What's moving markets today: February 26, 2020
US stocks ended mixed on Wednesday, although the losses were more contained than the last few days.
It was the fifth-straight day of declines for both the Dow and the S&P 500. The Dow has lost nearly 2,400 points since last Thursday.
The 10-year US government bond yield dropped to its lowest level on record in mid-afternoon trading, falling below 1.31%.
Bond yields, which move in the opposite direction of bond prices, have been sliding as the coronavirus outbreak is weighing on riskier assets, like stocks, around the world. Treasury bonds, in particular, are considered safe havens during times of financial trouble.
The 10-year yield fell below 1.32% on Tuesday.
Stock also briefly dipped into negative territory earlier in the session but then recovered as investors assess the spread of coronavirus.
The Dow dropped 0.3%, or 70 points, while the S&P was down 0.1%. The Nasdaq Composite was still modestly positive.
Risk sentiment changed across financial assets compared with where the market started off this morning. The 10-year Treasury yield, which initially rose, dropped back to 1.31%.
Oil prices slipped 2.8% to $48.50 a barrel, giving up earlier gains.

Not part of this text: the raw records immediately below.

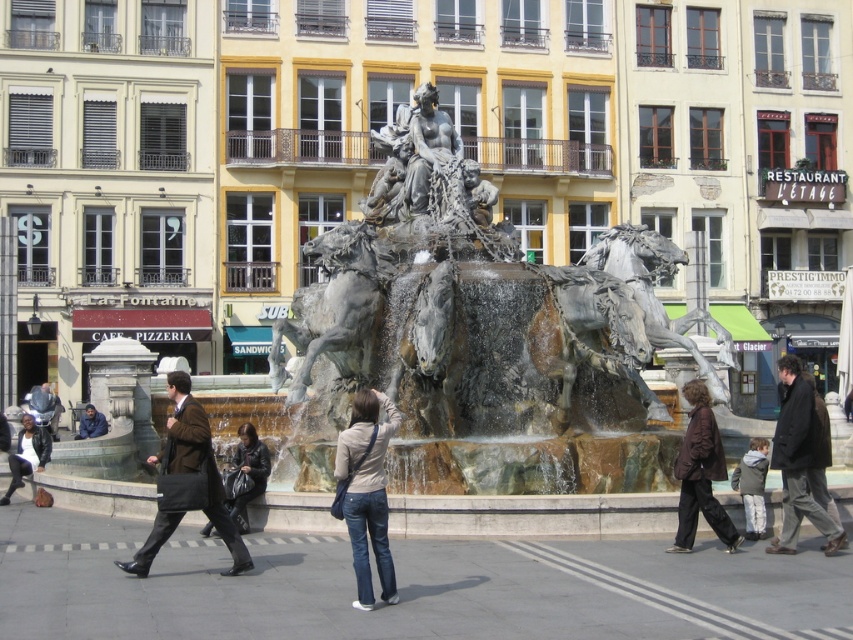 Is denim jeans at center to the left of matte black helmet at left from the viewer's perspective?

In fact, denim jeans at center is to the right of matte black helmet at left.

Based on the photo, between denim jeans at center and matte black helmet at left, which one appears on the right side from the viewer's perspective?

denim jeans at center is more to the right.

Does point (364, 552) come closer to viewer compared to point (38, 406)?

Yes, point (364, 552) is in front of point (38, 406).

At what (x,y) coordinates should I click in order to perform the action: click on denim jeans at center. Please return your answer as a coordinate pair (x, y). Looking at the image, I should click on (367, 492).

Between point (796, 452) and point (701, 404), which one is positioned in front?

Point (796, 452) is more forward.

Which is more to the right, dark brown coat at lower right or brown leather jacket at lower right?

dark brown coat at lower right is more to the right.

Which is behind, point (775, 545) or point (709, 493)?

The point (709, 493) is behind.

At what (x,y) coordinates should I click in order to perform the action: click on dark brown coat at lower right. Please return your answer as a coordinate pair (x, y). This screenshot has height=640, width=853. Looking at the image, I should click on (798, 461).

Who is positioned more to the right, matte black helmet at left or dark blue jacket at lower left?

dark blue jacket at lower left is more to the right.

Does matte black helmet at left have a larger size compared to dark blue jacket at lower left?

Indeed, matte black helmet at left has a larger size compared to dark blue jacket at lower left.

This screenshot has width=853, height=640. Find the location of `matte black helmet at left`. matte black helmet at left is located at coordinates coord(44,406). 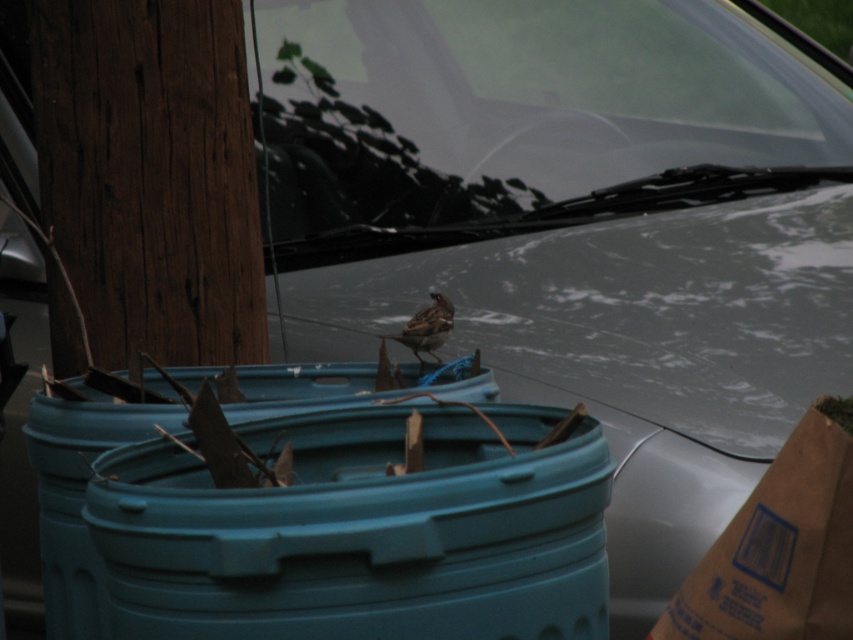 You are a delivery person trying to place a brown paper bag at upper right on the ground near the containers. However, you notice the brown speckled sparrow at center is sitting where you want to put it. Can you place the bag there without disturbing the bird?

The brown paper bag at upper right is located below the brown speckled sparrow at center, so placing the bag where the sparrow is sitting would require moving the bird. Since the sparrow is at the center and the bag is below it, you might need to adjust the placement to avoid disturbing the bird.

You are a delivery drone that needs to fly through the clear glass windshield at upper center to deliver a package. What are the exact coordinates where you should aim to pass through?

The clear glass windshield at upper center is located at coordinates point (521, 116).

In the scene shown: You are a delivery person trying to place a brown paper bag at upper right on the ground near the brown speckled sparrow at center. Can you place the bag directly in front of the sparrow without moving the sparrow?

The brown paper bag at upper right is already in front of the brown speckled sparrow at center, so placing it directly in front would require moving it further forward, but since the sparrow is already behind the bag, it is already positioned correctly. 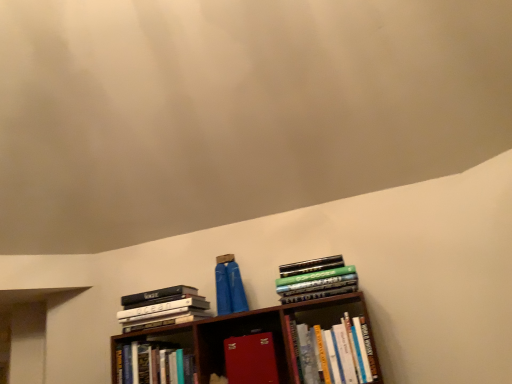 Question: From the image's perspective, is hardcover books at left, placed as the 1th book when sorted from left to right, located above hardcover books at center, the 5th book in the left-to-right sequence?

Choices:
 (A) no
 (B) yes

Answer: (B)

Question: Is hardcover books at left, placed as the 1th book when sorted from left to right, smaller than hardcover books at center, which is the first book in right-to-left order?

Choices:
 (A) no
 (B) yes

Answer: (B)

Question: From a real-world perspective, is hardcover books at left, placed as the 1th book when sorted from left to right, below hardcover books at center, the 5th book in the left-to-right sequence?

Choices:
 (A) no
 (B) yes

Answer: (A)

Question: From the image's perspective, is hardcover books at left, the fifth book when ordered from right to left, under hardcover books at center, the 5th book in the left-to-right sequence?

Choices:
 (A) yes
 (B) no

Answer: (B)

Question: Is the depth of hardcover books at left, placed as the 1th book when sorted from left to right, greater than that of hardcover books at center, the 5th book in the left-to-right sequence?

Choices:
 (A) no
 (B) yes

Answer: (B)

Question: Considering the positions of hardcover books at upper right, acting as the 4th book starting from the left, and hardcover book at lower left, the 2th book in the left-to-right sequence, in the image, is hardcover books at upper right, acting as the 4th book starting from the left, wider or thinner than hardcover book at lower left, the 2th book in the left-to-right sequence,?

Choices:
 (A) thin
 (B) wide

Answer: (B)

Question: In terms of height, does hardcover books at upper right, acting as the 4th book starting from the left, look taller or shorter compared to hardcover book at lower left, positioned as the 4th book in right-to-left order?

Choices:
 (A) tall
 (B) short

Answer: (B)

Question: Does point (338, 291) appear closer or farther from the camera than point (176, 375)?

Choices:
 (A) farther
 (B) closer

Answer: (B)

Question: From the image's perspective, is hardcover books at upper right, the second book when ordered from right to left, located above or below hardcover book at lower left, the 2th book in the left-to-right sequence?

Choices:
 (A) above
 (B) below

Answer: (A)

Question: Considering their positions, is hardcover books at center, the 5th book in the left-to-right sequence, located in front of or behind hardcover book at lower left, the 2th book in the left-to-right sequence?

Choices:
 (A) behind
 (B) front

Answer: (B)

Question: From a real-world perspective, is hardcover books at center, the 5th book in the left-to-right sequence, above or below hardcover book at lower left, the 2th book in the left-to-right sequence?

Choices:
 (A) above
 (B) below

Answer: (B)

Question: Considering the positions of hardcover books at center, the 5th book in the left-to-right sequence, and hardcover book at lower left, positioned as the 4th book in right-to-left order, in the image, is hardcover books at center, the 5th book in the left-to-right sequence, taller or shorter than hardcover book at lower left, positioned as the 4th book in right-to-left order,?

Choices:
 (A) tall
 (B) short

Answer: (A)

Question: From the image's perspective, is hardcover books at center, which is the first book in right-to-left order, above or below hardcover book at lower left, the 2th book in the left-to-right sequence?

Choices:
 (A) below
 (B) above

Answer: (B)

Question: Based on their sizes in the image, would you say matte red suitcase at center, the 3th book positioned from the right, is bigger or smaller than hardcover books at upper right, the second book when ordered from right to left?

Choices:
 (A) small
 (B) big

Answer: (A)

Question: Choose the correct answer: Is matte red suitcase at center, the 3th book positioned from the right, inside hardcover books at upper right, acting as the 4th book starting from the left, or outside it?

Choices:
 (A) inside
 (B) outside

Answer: (B) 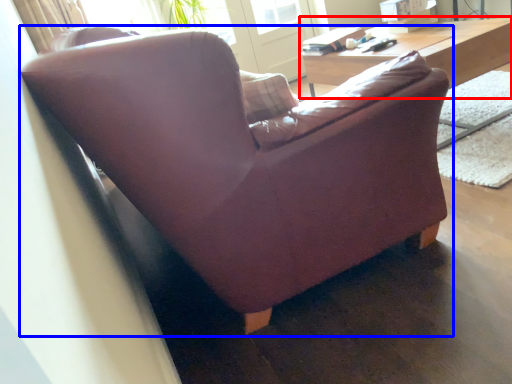 Question: Which object is further to the camera taking this photo, table (highlighted by a red box) or studio couch (highlighted by a blue box)?

Choices:
 (A) table
 (B) studio couch

Answer: (A) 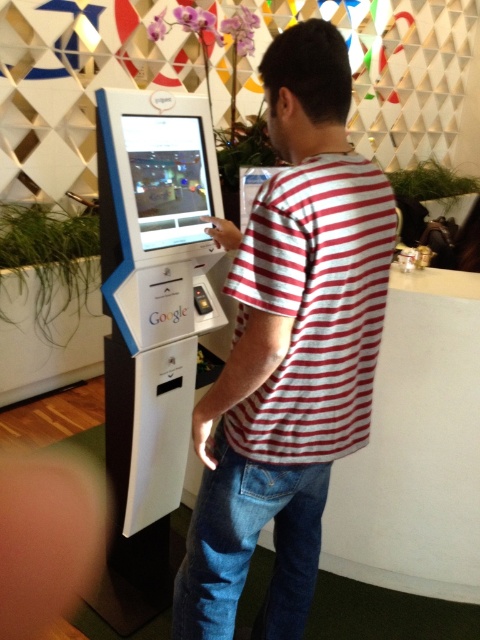 Question: Which point is farther to the camera?

Choices:
 (A) white striped shirt at center
 (B) red striped t-shirt at center

Answer: (A)

Question: Does white striped shirt at center appear over red striped t-shirt at center?

Choices:
 (A) no
 (B) yes

Answer: (A)

Question: Is white striped shirt at center bigger than red striped t-shirt at center?

Choices:
 (A) yes
 (B) no

Answer: (A)

Question: Which point appears farthest from the camera in this image?

Choices:
 (A) (298, 349)
 (B) (313, 552)

Answer: (B)

Question: From the image, what is the correct spatial relationship of white striped shirt at center in relation to red striped t-shirt at center?

Choices:
 (A) above
 (B) below

Answer: (B)

Question: Among these points, which one is farthest from the camera?

Choices:
 (A) (211, 492)
 (B) (372, 268)

Answer: (A) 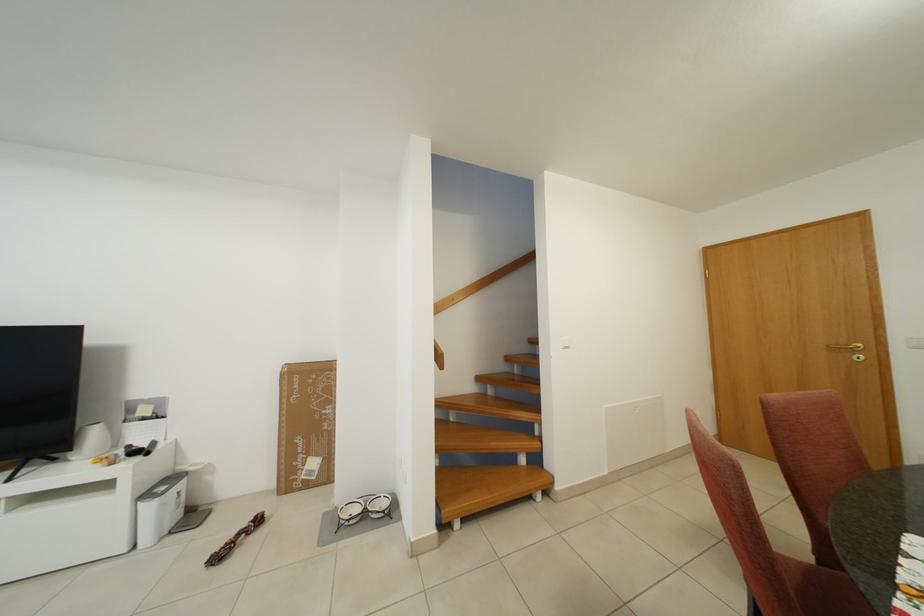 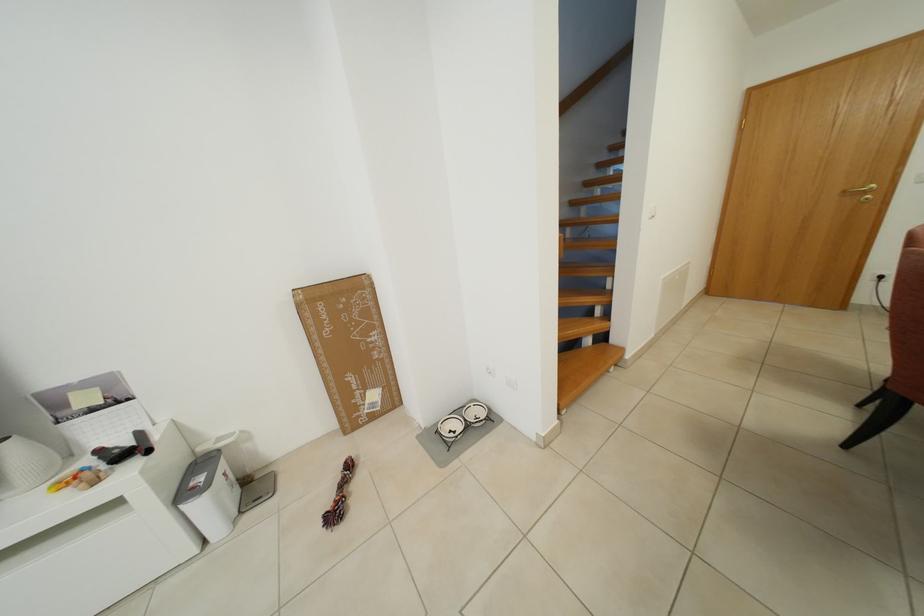 Where in the second image is the point corresponding to (x=103, y=439) from the first image?

(21, 460) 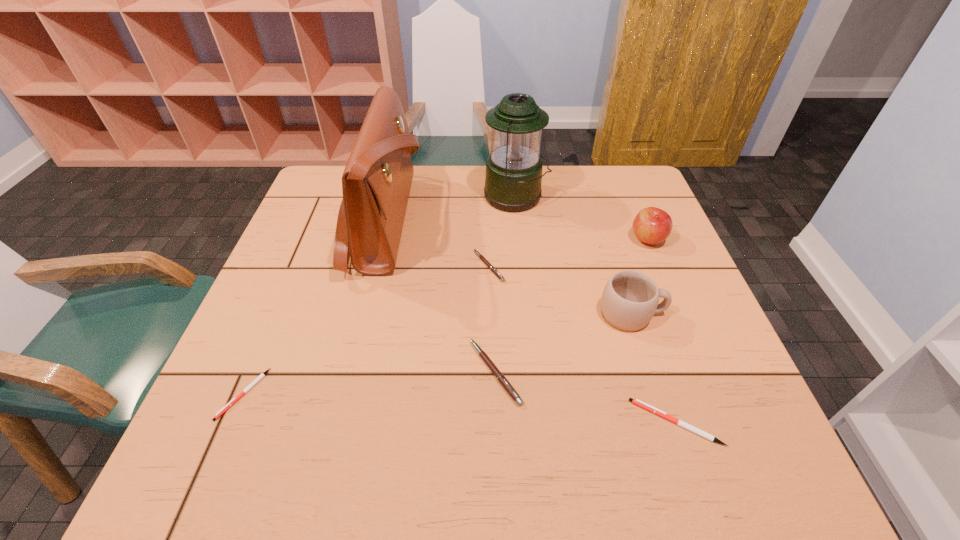 This screenshot has height=540, width=960. In the image, there is a desktop. What are the coordinates of `free region at the far left corner` in the screenshot? It's located at (319, 172).

This screenshot has height=540, width=960. In order to click on blank area at the near left corner in this screenshot , I will do `click(216, 484)`.

You are a GUI agent. You are given a task and a screenshot of the screen. Output one action in this format:
    pyautogui.click(x=<x>, y=<y>)
    Task: Click on the vacant space that's between the shortest pen and the bigger pink pen
    The width and height of the screenshot is (960, 540).
    Given the screenshot: What is the action you would take?
    pyautogui.click(x=370, y=383)

Locate an element on the screen. vacant region between the satchel and the mug is located at coordinates (508, 268).

Identify the location of free area in between the farthest pen and the rightmost pen. (583, 345).

Find the location of `empty location between the bigger pink pen and the apple`. empty location between the bigger pink pen and the apple is located at coordinates (571, 306).

Where is `empty space between the leftmost object and the smaller pink pen`? The image size is (960, 540). empty space between the leftmost object and the smaller pink pen is located at coordinates (367, 330).

The height and width of the screenshot is (540, 960). What are the coordinates of `free space between the smaller white pen and the brown satchel` in the screenshot? It's located at (314, 308).

You are a GUI agent. You are given a task and a screenshot of the screen. Output one action in this format:
    pyautogui.click(x=<x>, y=<y>)
    Task: Click on the free space between the tallest pen and the apple
    The image size is (960, 540).
    Given the screenshot: What is the action you would take?
    pyautogui.click(x=571, y=306)

Find the location of a particular element. empty space that is in between the rightmost pen and the green lantern is located at coordinates (595, 309). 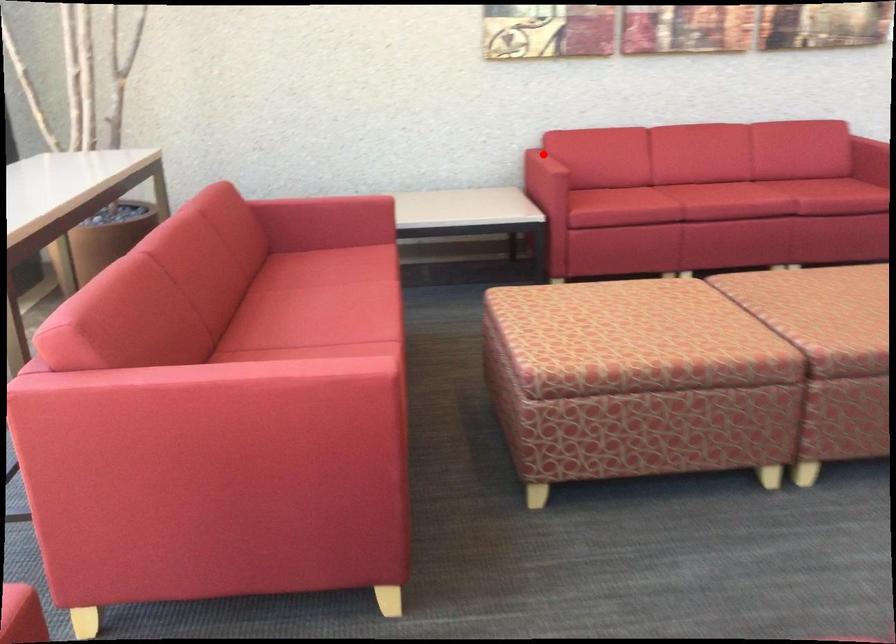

The steep stock selloff has investors wondering whether to cut their losses and pull money out of the market. But reacting to short-term volatility could be bad for investors in the long run.
"We're telling our clients 'don't panic,'" said Kristin Bitterly, head of capital markets Americas at Citi Private Bank.
For a diversified investor, the worst thing to do right now would be to switch all investments to cash, Bitterly said on the CNN Business digital live show Markets Now.
"Look for quality equities that are growing their earnings, growing their dividends, and on the fixed income side go higher up [to investment grade debt," Bitterly said.
Stocks faced one of their sharpest recent selloffs at the start of the week, but is it all bad?
Not necessarily, said Matthew Cheslock, senior managing partner at Meridian Equity Partners. It is actually good that stocks are finally pricing in risk, he said.
"I'm not so sure this selloff was all because of the coronavirus," Cheslock said. The November 2020 election and earnings expectations for corporate America are factors of uncertainty as well, he added.
"If you hedged your portfolio you didn't mind this decline because you were doing fine in bonds," Cheslock said during the CNN Business digital live show Markets Now.
That said, investors who don't yet have a position in bonds might be better off not piling in during these volatile time. One way or another, "there are investment opportunities out there," Cheslock said.
That's the sound of the stock rally fizzling. The Dow gave up all of its 461-point rally moments ago, although it has rallied back just a bit and is currently up 100 points.
Stocks have grown incredibly turbulent in recent weeks, and the Dow has lost ground in seven of the past eight sessions.
It was looking like today would be a rebound day, but now investors aren't so sure. Coronavirus is unnerving, and no one is quite sure how bad the outbreak will get.
While the stock market is recovering from two days of steep selloffs at the start of the week, America's housing market continues to blossom.
New home sales increased by 764,000 units in January, according to data from the Census Bureau and the Department of Housing and Urban Development. The data beat consensus expectations of 710,000 units.
It was the highest level of new home sales since July 2007.
Low mortgage rates, along with low unemployment and steadily, albeit modestly, growing wages have helped the US housing market regain momentum in the past months.
The median price of a new home sold in January was $348,200, while the average was $402,300.
Stocks continued to rebound mid-morning, with the Dow rallying more than 400 points.
Stocks are recovering from steep selloffs Monday and Tuesday, their biggest declines in two years, as worries about the economic and financial fallout from the global coronavirus outbreak weighs on markets around the world.
Worldwide car sales are expected to drop 2.5% in 2020 as the global coronavirus outbreak weighs on demand and disrupts supply chains, according to a report from ratings agency Moody's.
Previously, a 0.9% decline was expected. Sales are expected to rebound slightly in 2021, growing 1.5%.
In China, the world's largest auto market, car sales are expected to drop 2.9%, more than expected.
"Cautious consumers are steering clear of crowded areas, including auto dealerships, while corporate demand for vehicles is weakening as broader economic uncertainties cause companies to scale back capital spending," Moody's analysts wrote in the report.
Demand for new cars in Western Europe will take an even bigger hit and is expected to fall 4%, according to the Moody's report. In the United States, car sales are expected to fall by 1.2% this year, and another 0.6% in 2021. Japan is the only market in which car sales are expected to grow, albeit only a modest 0.4% in 2020.